Sydney Hinds, a mother of three in New Orleans, often relies on her father or in-laws to care for her 3-year-old son while she tends to her 11-month-old twins or works at the children’s clothing store she owns. She doesn’t let her son watch any television at home and only reluctantly allows it when the grandparents babysit. When her son was two, Ms. Hinds’s father let him watch the Disney movie “Pocahontas” and for weeks after, he would grab anything that resembled a sword and yell, “Savages!”

“It got really embarrassing. He’d do that out in public,” Ms. Hinds said. “I felt it was such an inappropriate movie for a 2-year-old to be watching because he didn’t understand what the story was all about.”

More recently, Ms. Hinds said, her son started having bad dreams. She said it began after he watched “The Incredibles,” rated PG for “action violence,” while staying at her father’s home around the holidays.

“I made the mistake of assuming my dad was on the same page as me when he wasn’t,” she said.

Ms. Hinds’s father, Leon Petite, said he respects his daughter’s wishes. He says he has since been more careful about what he lets his grandson watch, but thinks she was overreacting.

“I told her I grew up watching ‘The Wizard of Oz’ and that I was afraid of that Oz head, but I turned out OK,” Mr. Petite said. “I think it’s OK to be frightened a bit.”

When Ms. Hinds’s in-laws care for her son, usually once a week, he often watches fishing or animal shows on an iPad with his “Pops.” “It’s a difficult world to navigate as a grandparent now,” said the boy’s grandmother, Crystal Coco Hinds. “I guess we’re more relaxed because we’ve been there and done that.”

Still, she said she understands her daughter-in-law’s concerns. She says they don’t let the little boy watch the iPad by himself. “It’s a bonding thing for us,” she said. “It’s also a way for him to calm down from running around and playing with us.”
She lets her grandson pick a movie before bedtime and they snuggle together while watching it. In the morning they watch “Curious George” in bed.

When Ms.

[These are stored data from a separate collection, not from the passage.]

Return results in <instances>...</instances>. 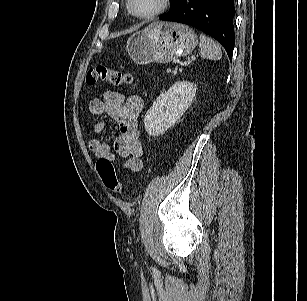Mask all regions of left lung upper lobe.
<instances>
[{
  "instance_id": "obj_1",
  "label": "left lung upper lobe",
  "mask_w": 307,
  "mask_h": 301,
  "mask_svg": "<svg viewBox=\"0 0 307 301\" xmlns=\"http://www.w3.org/2000/svg\"><path fill=\"white\" fill-rule=\"evenodd\" d=\"M180 1H181V0H170V5H171V7H170V10H169L168 12L172 11V10L178 5V3H179Z\"/></svg>"
}]
</instances>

Hinds picked up her son from her in-laws’ house after a recent visit, she learned he’d watched two episodes of “Curious George.” She prefers he watch just one, but she said she bit her tongue.

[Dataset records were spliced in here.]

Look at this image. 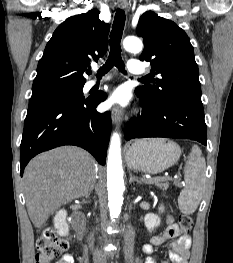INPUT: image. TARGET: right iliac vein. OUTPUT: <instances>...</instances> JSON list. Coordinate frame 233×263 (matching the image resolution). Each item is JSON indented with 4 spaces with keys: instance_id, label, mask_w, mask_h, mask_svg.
<instances>
[{
    "instance_id": "obj_1",
    "label": "right iliac vein",
    "mask_w": 233,
    "mask_h": 263,
    "mask_svg": "<svg viewBox=\"0 0 233 263\" xmlns=\"http://www.w3.org/2000/svg\"><path fill=\"white\" fill-rule=\"evenodd\" d=\"M94 263H102V262L95 261Z\"/></svg>"
}]
</instances>
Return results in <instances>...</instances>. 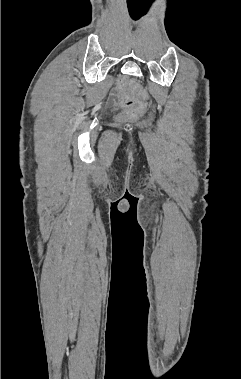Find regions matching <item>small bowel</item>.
Returning <instances> with one entry per match:
<instances>
[{
    "instance_id": "c3829d8e",
    "label": "small bowel",
    "mask_w": 241,
    "mask_h": 379,
    "mask_svg": "<svg viewBox=\"0 0 241 379\" xmlns=\"http://www.w3.org/2000/svg\"><path fill=\"white\" fill-rule=\"evenodd\" d=\"M109 103H110V105L115 104V99H114V98H111V99L109 100Z\"/></svg>"
}]
</instances>
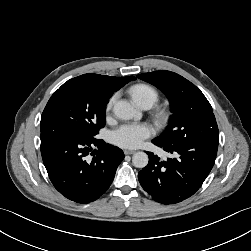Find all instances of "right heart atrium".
<instances>
[{
	"label": "right heart atrium",
	"mask_w": 251,
	"mask_h": 251,
	"mask_svg": "<svg viewBox=\"0 0 251 251\" xmlns=\"http://www.w3.org/2000/svg\"><path fill=\"white\" fill-rule=\"evenodd\" d=\"M115 100H116V95H112V96L109 98V100H108V102H107V104H106V112H107V113H109L110 110L112 109V107H113V105H114V103H115Z\"/></svg>",
	"instance_id": "obj_1"
}]
</instances>
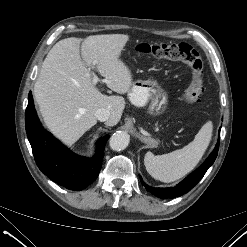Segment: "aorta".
<instances>
[{
    "label": "aorta",
    "instance_id": "762f6f07",
    "mask_svg": "<svg viewBox=\"0 0 247 247\" xmlns=\"http://www.w3.org/2000/svg\"><path fill=\"white\" fill-rule=\"evenodd\" d=\"M130 138L126 132L117 131L109 140L110 148L114 151L124 150L129 144Z\"/></svg>",
    "mask_w": 247,
    "mask_h": 247
}]
</instances>
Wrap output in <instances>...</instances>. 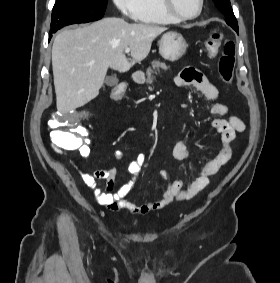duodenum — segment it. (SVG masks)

“If I’m going to set boundaries with the grandparents, I need to pick my battles wisely,” she said.

The best approach

Here are some tips for broaching the topic of screen time and technology with your parents when they’re volunteering to watch your kids:

First, show appreciation. Preface any conversation by acknowledging that they’re doing you a favor by babysitting. Dr. Nemzoff, the Brandeis scholar, suggests saying something like this: “I’m so appreciative of you taking care of the kids but I really don’t want them to have a lot of screen time.” Her recommended excuse? “Pediatricians say it’s not good for their brains, and I want to be a good parent just like you were to me.”

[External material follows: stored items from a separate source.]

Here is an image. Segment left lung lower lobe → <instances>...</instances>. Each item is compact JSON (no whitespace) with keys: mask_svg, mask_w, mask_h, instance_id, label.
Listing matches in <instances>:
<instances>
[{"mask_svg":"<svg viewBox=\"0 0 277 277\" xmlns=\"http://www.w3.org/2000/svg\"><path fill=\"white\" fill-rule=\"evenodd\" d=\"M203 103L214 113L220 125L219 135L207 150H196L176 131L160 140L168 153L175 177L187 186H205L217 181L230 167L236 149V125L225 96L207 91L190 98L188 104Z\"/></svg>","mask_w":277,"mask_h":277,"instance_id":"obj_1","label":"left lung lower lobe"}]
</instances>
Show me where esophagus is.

Enlist the grandparents’ help. One grandmother Dr. Nemzoff interviewed said she set a timer and that five minutes before it buzzed, she told the child to start wrapping up whatever he was doing on his iPad. After a few days the child began to control his iPad use on his own. “It’s not that the parents were inadequate, but the grandma had more time and also a different voice—she’s not the usual disciplinarian,” Dr. Nemzoff explained.

Make it about the children’s well-being. Sydney Hinds said the best conversations she’s had about screen time have occurred when she’s put her son at the center of the request, such as explaining that he doesn’t sleep well when he watches something scary. “When I say, ‘Hey, we need to do this as a team for him,’” she said it’s effective.

Provide alternatives. Grandparents might need a break from entertaining a child all day, so it’s a good idea to send along a quiet activity, like books or crafts, that can occupy the child while giving the grandparents a rest.